Un conflit prolongé provoquerait "une telle effusion de sang" que "la Libye serait une nouvelle Somalie", a argué sur la BBC Moussa Koussa, l'ancien chef de la diplomatie libyenne, qui a fait défection à Londres.
En Somalie, l'effondrement de l'État dans les années 1990 avait ouvert la voie au pouvoir morcelé des shebabs, des islamistes radicaux.
M. Koussa a demandé "à toutes les parties d'éviter d'entraîner la Libye dans une guerre civile", et mis en garde contre la partition de son pays, plaidant qu'elle rendrait toute paix impossible.
Les propos de celui qui fut aussi chef de l'espionnage libyen, et l'un des principaux hommes de confiance du colonel Kadhafi, résonnent avec ceux de la secrétaire d'État américaine Hillary Clinton, le 2 mars devant les sénateurs à Washington.
"L'une de nos pires inquiétudes est de voir la Libye plonger dans le chaos et devenir une Somalie géante", expliquait-elle, en rappelant que de très nombreux membres d'el-Qaëda ayant oeuvré pour le réseau islamiste en Irak et en Afghanistan venaient de Libye, en particulier de l'est du pays.
"Il est assez probable que la situation dégénère en Libye, mais je ne dirais pas que le pays pourrait devenir une nouvelle Somalie", tempère Bilal Saab, un analyste de l'université du Maryland.

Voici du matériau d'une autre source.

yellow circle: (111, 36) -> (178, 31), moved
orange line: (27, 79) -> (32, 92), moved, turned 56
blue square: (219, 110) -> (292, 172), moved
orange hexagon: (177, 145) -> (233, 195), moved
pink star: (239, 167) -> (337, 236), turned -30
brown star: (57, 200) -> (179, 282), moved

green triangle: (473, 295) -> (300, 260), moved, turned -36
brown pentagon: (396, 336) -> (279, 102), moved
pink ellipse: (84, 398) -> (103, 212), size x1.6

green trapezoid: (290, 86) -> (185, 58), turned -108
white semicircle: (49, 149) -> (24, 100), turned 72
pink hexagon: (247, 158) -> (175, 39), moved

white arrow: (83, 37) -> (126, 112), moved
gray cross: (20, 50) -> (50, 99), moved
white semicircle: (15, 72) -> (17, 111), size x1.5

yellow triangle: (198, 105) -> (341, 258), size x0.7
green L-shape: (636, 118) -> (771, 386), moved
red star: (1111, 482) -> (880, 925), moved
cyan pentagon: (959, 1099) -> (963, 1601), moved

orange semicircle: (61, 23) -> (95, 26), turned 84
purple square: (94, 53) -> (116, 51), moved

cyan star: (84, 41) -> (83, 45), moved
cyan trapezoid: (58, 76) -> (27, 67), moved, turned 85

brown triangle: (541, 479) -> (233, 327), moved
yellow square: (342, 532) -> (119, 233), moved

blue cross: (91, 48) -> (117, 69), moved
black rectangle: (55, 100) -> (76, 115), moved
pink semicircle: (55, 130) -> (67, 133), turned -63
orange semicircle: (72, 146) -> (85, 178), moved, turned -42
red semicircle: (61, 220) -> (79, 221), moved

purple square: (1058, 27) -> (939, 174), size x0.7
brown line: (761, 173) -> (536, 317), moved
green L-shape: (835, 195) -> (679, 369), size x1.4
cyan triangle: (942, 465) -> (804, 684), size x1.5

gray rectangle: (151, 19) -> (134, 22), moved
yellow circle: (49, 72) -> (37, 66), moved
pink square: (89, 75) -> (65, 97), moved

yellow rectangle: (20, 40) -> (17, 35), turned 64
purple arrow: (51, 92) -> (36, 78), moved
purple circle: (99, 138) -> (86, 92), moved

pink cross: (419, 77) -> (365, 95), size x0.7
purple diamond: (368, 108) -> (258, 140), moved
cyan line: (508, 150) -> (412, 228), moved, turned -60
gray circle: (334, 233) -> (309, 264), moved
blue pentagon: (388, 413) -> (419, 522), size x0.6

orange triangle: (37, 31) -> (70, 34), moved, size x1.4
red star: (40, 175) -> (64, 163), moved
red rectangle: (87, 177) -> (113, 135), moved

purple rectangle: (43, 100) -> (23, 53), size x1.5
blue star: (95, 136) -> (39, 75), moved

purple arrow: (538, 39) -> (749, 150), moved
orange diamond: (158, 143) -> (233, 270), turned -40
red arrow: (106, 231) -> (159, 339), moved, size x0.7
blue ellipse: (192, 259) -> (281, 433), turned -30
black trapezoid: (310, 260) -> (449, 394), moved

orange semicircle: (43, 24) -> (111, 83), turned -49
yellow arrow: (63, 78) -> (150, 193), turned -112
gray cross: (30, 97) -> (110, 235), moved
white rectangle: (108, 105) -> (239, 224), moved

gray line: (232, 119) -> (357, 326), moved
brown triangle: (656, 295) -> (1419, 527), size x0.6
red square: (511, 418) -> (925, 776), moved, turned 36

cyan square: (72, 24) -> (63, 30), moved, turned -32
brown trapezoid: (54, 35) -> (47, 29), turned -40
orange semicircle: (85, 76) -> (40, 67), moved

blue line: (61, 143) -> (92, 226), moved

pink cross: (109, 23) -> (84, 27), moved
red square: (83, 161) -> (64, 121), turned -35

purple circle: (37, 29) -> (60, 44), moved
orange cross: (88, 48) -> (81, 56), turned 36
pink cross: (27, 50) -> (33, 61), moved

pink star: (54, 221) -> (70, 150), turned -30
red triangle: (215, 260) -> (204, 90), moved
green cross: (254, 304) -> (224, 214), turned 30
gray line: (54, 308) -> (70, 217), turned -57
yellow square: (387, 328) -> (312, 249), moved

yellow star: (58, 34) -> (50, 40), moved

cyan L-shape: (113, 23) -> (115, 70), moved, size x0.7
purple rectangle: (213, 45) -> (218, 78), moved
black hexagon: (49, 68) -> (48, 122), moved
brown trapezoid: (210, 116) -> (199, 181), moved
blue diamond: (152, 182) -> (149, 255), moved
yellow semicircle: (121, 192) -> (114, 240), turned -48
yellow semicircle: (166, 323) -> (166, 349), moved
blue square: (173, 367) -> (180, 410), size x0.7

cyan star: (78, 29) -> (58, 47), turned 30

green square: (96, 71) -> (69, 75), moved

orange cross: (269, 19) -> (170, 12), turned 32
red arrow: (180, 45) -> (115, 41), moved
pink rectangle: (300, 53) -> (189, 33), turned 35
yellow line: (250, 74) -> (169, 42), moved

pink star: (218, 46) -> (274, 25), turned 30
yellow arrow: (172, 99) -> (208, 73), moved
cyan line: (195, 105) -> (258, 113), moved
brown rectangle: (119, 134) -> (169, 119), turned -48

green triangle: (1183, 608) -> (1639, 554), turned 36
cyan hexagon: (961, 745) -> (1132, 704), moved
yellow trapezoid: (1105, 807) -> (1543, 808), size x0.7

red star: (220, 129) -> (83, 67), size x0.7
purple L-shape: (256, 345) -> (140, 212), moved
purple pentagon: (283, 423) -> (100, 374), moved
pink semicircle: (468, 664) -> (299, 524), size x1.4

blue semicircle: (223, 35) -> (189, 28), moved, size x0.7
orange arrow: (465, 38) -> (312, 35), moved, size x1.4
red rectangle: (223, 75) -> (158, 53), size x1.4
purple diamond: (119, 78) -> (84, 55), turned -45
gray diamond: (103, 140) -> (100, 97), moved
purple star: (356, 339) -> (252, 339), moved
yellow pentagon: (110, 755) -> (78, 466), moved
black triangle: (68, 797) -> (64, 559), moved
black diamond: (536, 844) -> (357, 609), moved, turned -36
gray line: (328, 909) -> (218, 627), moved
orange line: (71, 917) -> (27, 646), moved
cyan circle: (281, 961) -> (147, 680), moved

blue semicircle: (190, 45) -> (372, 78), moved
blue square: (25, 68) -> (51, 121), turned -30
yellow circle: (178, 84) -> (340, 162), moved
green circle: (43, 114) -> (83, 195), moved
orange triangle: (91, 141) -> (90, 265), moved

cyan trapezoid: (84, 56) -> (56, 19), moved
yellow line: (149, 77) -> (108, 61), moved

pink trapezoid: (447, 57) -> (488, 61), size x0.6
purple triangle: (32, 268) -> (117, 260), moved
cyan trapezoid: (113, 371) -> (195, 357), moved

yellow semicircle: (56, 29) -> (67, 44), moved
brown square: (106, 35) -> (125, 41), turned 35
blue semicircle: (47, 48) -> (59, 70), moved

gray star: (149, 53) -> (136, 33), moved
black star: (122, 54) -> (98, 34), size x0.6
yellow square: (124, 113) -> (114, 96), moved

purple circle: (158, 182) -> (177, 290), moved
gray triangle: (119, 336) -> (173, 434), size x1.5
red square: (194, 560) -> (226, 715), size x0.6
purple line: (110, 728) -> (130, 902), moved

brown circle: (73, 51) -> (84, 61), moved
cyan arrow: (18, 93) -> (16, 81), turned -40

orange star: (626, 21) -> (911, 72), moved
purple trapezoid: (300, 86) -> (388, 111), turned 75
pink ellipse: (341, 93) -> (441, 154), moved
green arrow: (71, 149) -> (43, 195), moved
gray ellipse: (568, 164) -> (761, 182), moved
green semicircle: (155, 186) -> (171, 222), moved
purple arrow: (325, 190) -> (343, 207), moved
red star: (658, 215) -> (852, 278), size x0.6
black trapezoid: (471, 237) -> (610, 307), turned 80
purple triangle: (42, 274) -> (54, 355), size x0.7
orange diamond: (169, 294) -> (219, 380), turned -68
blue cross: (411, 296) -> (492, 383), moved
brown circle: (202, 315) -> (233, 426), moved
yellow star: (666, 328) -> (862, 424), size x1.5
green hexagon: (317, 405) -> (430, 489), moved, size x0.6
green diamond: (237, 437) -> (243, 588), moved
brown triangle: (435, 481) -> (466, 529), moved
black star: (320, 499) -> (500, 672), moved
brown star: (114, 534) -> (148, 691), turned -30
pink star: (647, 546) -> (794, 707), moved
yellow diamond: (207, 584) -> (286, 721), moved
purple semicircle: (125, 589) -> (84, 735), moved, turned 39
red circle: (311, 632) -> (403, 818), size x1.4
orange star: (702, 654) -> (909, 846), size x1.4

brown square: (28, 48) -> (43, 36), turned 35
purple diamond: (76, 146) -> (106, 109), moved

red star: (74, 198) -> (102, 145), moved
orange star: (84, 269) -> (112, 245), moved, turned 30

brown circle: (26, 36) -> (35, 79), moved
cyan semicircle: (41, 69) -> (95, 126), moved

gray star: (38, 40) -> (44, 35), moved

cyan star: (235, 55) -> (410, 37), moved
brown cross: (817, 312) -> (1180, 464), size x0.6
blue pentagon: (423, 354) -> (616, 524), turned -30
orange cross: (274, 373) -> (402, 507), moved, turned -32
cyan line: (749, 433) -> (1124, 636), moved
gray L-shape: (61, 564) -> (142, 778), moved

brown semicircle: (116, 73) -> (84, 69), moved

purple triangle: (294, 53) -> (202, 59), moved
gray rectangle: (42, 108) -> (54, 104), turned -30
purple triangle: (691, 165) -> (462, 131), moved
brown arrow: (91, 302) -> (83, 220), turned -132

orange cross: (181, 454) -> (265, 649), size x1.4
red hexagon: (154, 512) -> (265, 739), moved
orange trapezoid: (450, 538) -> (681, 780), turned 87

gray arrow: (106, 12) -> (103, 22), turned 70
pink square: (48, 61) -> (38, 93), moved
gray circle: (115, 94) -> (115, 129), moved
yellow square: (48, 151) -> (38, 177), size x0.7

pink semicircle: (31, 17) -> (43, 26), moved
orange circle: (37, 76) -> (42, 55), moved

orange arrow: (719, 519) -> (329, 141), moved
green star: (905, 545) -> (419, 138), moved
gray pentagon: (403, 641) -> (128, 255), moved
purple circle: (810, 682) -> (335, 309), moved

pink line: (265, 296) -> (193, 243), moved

"La Libye importe beaucoup plus aux intérêts occidentaux que la Somalie", dit-il. En cas de besoin, "l'Occident augmenterait donc son effort militaire pour empêcher un tel scénario de se produire".
D'autres experts sont moins catégoriques.
Sur le terrain militaire, "on arrive à une impasse", ni les rebelles, ni Kadhafi ne parvenant à l'emporter, note Christopher Boucek, de la fondation Carnegie.
Interrogé sur les déclarations de Moussa Koussa, il décrit une situation dans laquelle le dirigeant libyen pourrait se retrouver, dans l'Ouest libyen, à la tête d'un État tronqué -- "un régime-croupion" --, et s'inquiète de la réaction qu'aura un Kadhafi "acculé et blessé".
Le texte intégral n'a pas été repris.